In Amerika wurden die Masern schon 2002 ausgerottet. Warum schaffen Länder wie Guatemala oder Honduras, was uns in Europa nicht gelingt?

In Amerika wird der Impfstatus viel strenger kontrolliert. Wenn Sie Ihr Kind dort in die Schule schicken, müssen Sie nachweisen, dass es geimpft ist. In meinem Heimatland Italien brauchen Sie für die Einschulung theoretisch auch so einen Nachweis. Aber wenn Sie den nicht haben, passiert auch nichts.

In der Weltgesundheitsorganisation gehören ja zum Beispiel auch Staaten wie die Türkei und Tadschikistan zur europäischen Region. Wo ist das Problem denn am größten?

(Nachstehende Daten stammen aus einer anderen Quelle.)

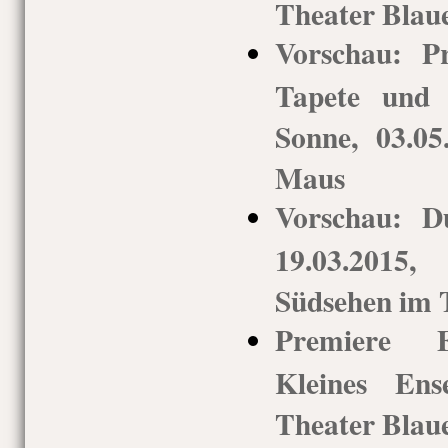
Theater Blau
Vorschau: P
Tapete und 
Sonne, 03.05
Maus
Vorschau: Du
19.03.2015,
Südsehen im 
Premiere El
Kleines En
Theater Blau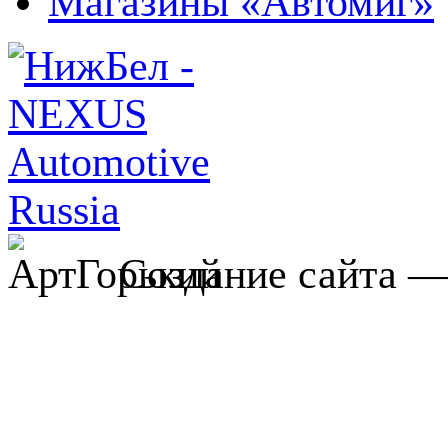
Магазины «Автомиг»
Создание сайта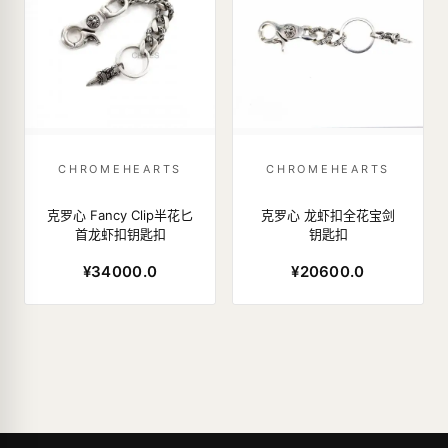
CHROMEHEARTS
CHROMEHEARTS
克罗心 Fancy Clip半花匕
克罗心 龙虾扣全花宝剑
首龙虾扣钥匙扣
钥匙扣
¥34000.0
¥20600.0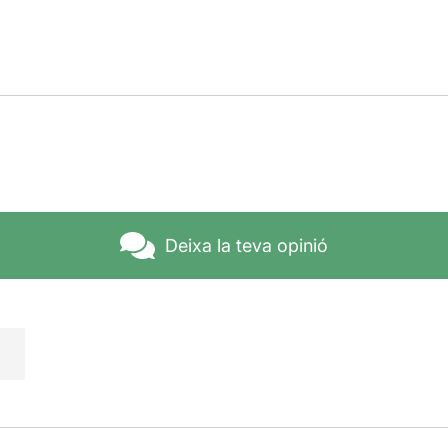
Deixa la teva opinió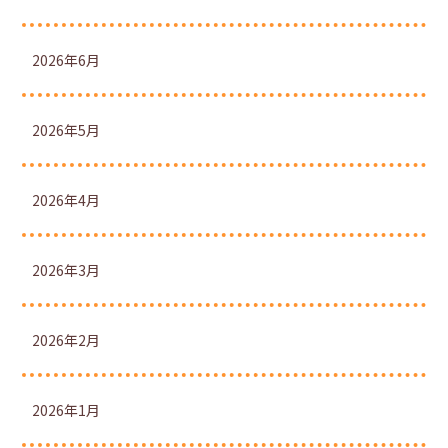
2026年6月
2026年5月
2026年4月
2026年3月
2026年2月
2026年1月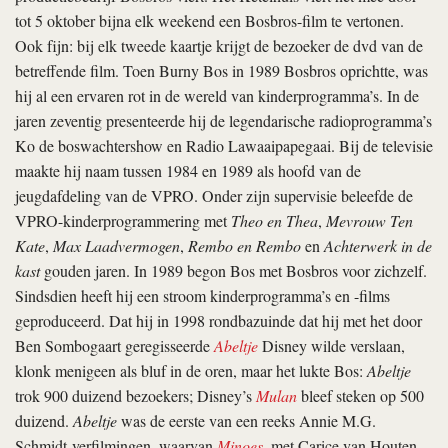
tot 5 oktober bijna elk weekend een Bosbros-film te vertonen.
Ook fijn: bij elk tweede kaartje krijgt de bezoeker de dvd van de
betreffende film. Toen Burny Bos in 1989 Bosbros oprichtte, was
hij al een ervaren rot in de wereld van kinderprogramma’s. In de
jaren zeventig presenteerde hij de legendarische radioprogramma’s
Ko de boswachtershow en Radio Lawaaipapegaai. Bij de televisie
maakte hij naam tussen 1984 en 1989 als hoofd van de
jeugdafdeling van de VPRO. Onder zijn supervisie beleefde de
VPRO-kinderprogrammering met
Theo en Thea
,
Mevrouw Ten
Kate
,
Max Laadvermogen
,
Rembo en Rembo
en
Achterwerk in de
kast
gouden jaren. In 1989 begon Bos met Bosbros voor zichzelf.
Sindsdien heeft hij een stroom kinderprogramma’s en -films
geproduceerd. Dat hij in 1998 rondbazuinde dat hij met het door
Ben Sombogaart geregisseerde
Abeltje
Disney wilde verslaan,
klonk menigeen als bluf in de oren, maar het lukte Bos:
Abeltje
trok 900 duizend bezoekers; Disney’s
Mulan
bleef steken op 500
duizend.
Abeltje
was de eerste van een reeks Annie M.G.
Schmidt-verfilmingen, waarvan
Minoes
, met Carice van Houten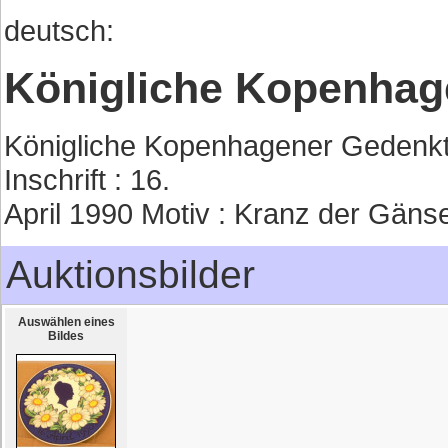
deutsch:
Königliche Kopenhagen
Königliche Kopenhagener Gedenkt
Inschrift : 16.
April 1990 Motiv : Kranz der Gäns
Auktionsbilder
Auswählen eines
Bildes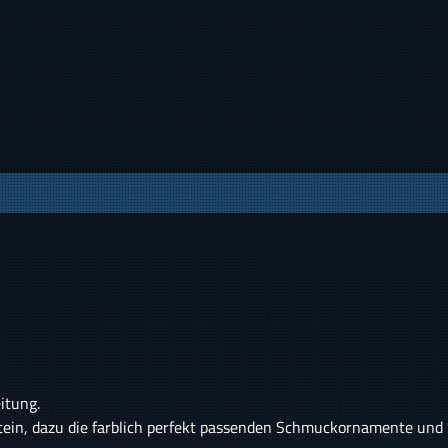
itung.
ein, dazu die farblich perfekt passenden Schmuckornamente und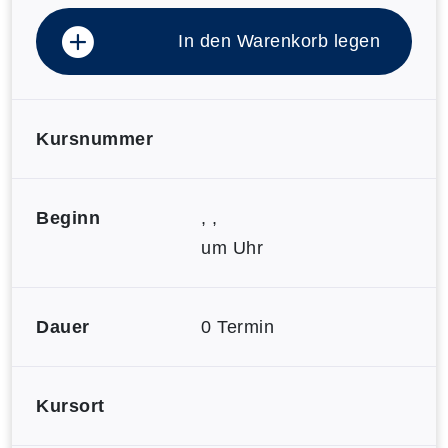
In den Warenkorb legen
Kursnummer
Beginn
, ,
um Uhr
Dauer
0 Termin
Kursort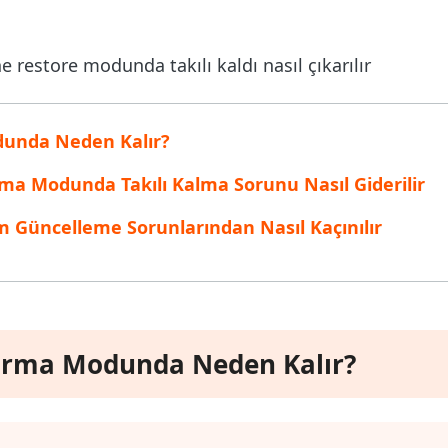
inen dosyaları kurtarın
Popüler
are AI Writer
Tenorshare AI Bypass
 Pro Uygulaması
 akıllı, daha hızlı, daha iyi yazın
AI içeriğini insan benzeri hale dönüştü
I ile ücretsiz temizleyin
dunda Neden Kalır?
ma Modunda Takılı Kalma Sorunu Nasıl Giderilir
m Güncelleme Sorunlarından Nasıl Kaçınılır
arma Modunda Neden Kalır?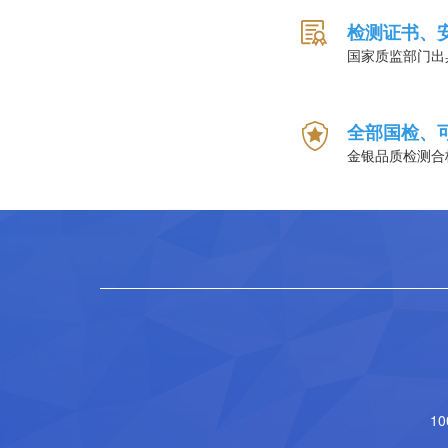
检测证书、
国家质监部门出
全部国检、
金银品质检测合
1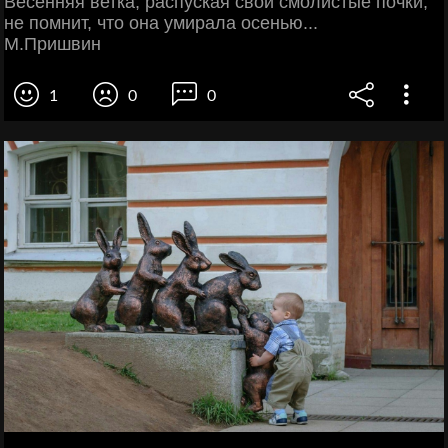
Весенняя ветка, распуская свои смолистые почки,
не помнит, что она умирала осенью...
М.Пришвин
1
0
0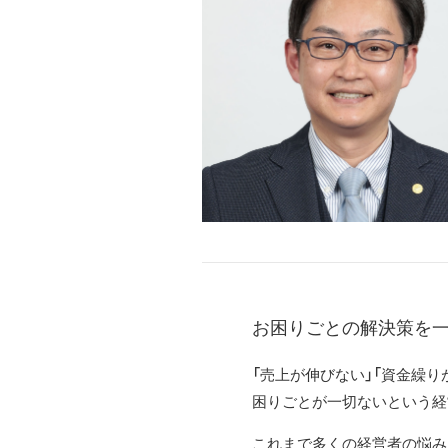
お困りごとの解決策を
「売上が伸びない」「資金繰り
困りごとが一切ないという経
これまで多くの経営者の悩み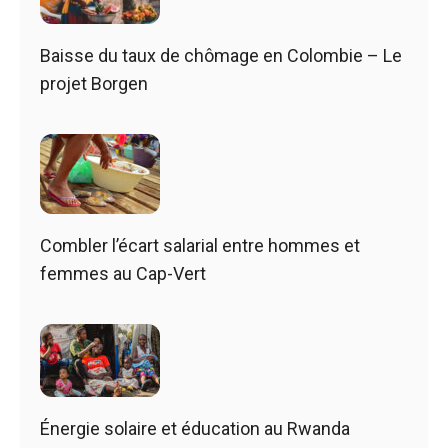
Baisse du taux de chômage en Colombie – Le
projet Borgen
Combler l’écart salarial entre hommes et
femmes au Cap-Vert
Énergie solaire et éducation au Rwanda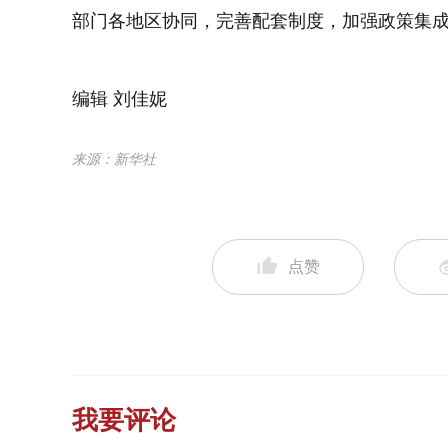
部门各地区协同，完善配套制度，加强政策集
编辑 刘佳妮
来源：新华社
点赞
我要评论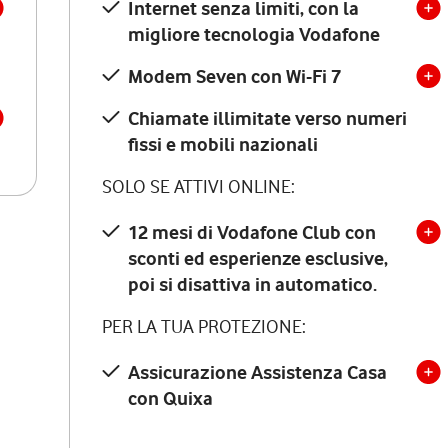
Internet senza limiti, con la
migliore tecnologia Vodafone
Modem Seven con Wi-Fi 7
Chiamate illimitate verso numeri
fissi e mobili nazionali
SOLO SE ATTIVI ONLINE:
12 mesi di Vodafone Club con
sconti ed esperienze esclusive,
poi si disattiva in automatico.
PER LA TUA PROTEZIONE:
Assicurazione Assistenza Casa
con Quixa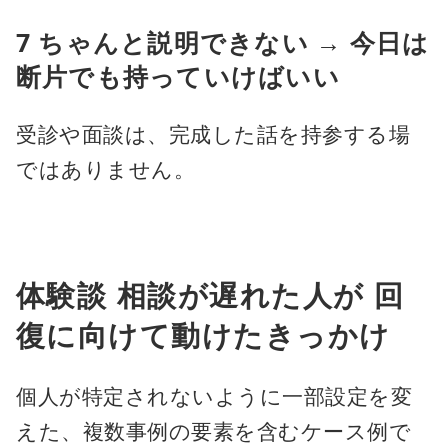
7 ちゃんと説明できない → 今日は
断片でも持っていけばいい
受診や面談は、完成した話を持参する場
ではありません。
体験談 相談が遅れた人が 回
復に向けて動けたきっかけ
個人が特定されないように一部設定を変
えた、複数事例の要素を含むケース例で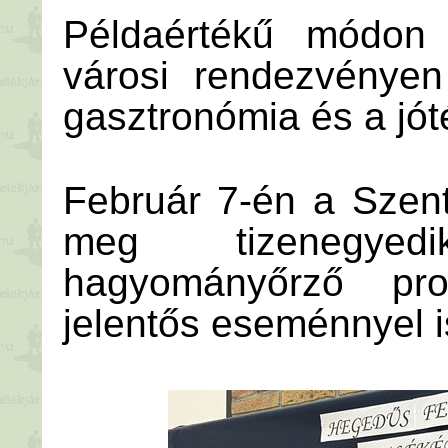
Példaértékű módon 
városi rendezvénye
gasztronómia és a jó
Február 7-én a Szent
meg tizenegye
hagyományőrző pr
jelentős eseménnyel is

In einigen Ländern im Osten, wie zum Beispiel Tadschikistan oder Usbekistan, gab es bis vor Kurzem sehr niedrige Impfraten. Das ändert sich aber. Ich finde das Problem in Westeuropa besorgniserregender. Denn hier gibt es seit zehn Jahren Anstrengungen, die Masern auszurotten, und trotzdem schaffen wir das nicht.

Also wird Europa das Ziel verfehlen, die Masern zu eliminieren, wie auch schon 2010?

Es ist gefährlich, das jetzt so zu sagen. Denn dann lassen die Anstrengungen der Mitgliedsstaaten womöglich wieder nach. Wir hoffen, dass noch vor Ende dieses Jahres alle Länder beginnen, unsere Botschaften umzusetzen. Das heißt: zwei Impfdosen für alle Kinder unter 5 Jahren, bessere Daten über Impfraten und Masernfälle, Rückrufaktionen für Jugendliche, die noch nicht geimpft wurden, und außerdem gezielt auf Gruppen wie Einwanderer zuzugehen, die manchmal besonders schwer zu erreichen sind.

Aber das Ziel 2015 ist nicht mehr realistisch?

Nein, das werden wir wohl nicht schaffen. Wenn die Empfehlungen jetzt alle umgesetzt werden, dann können wir das Ziel aber 2020 erreichen.

Susanna Esposito ist Kinderärztin an der Universität Mailand und leitet das Komitee der Weltgesundheitsorganisation, das die Eliminierung der Masern in Europa überprüfen soll.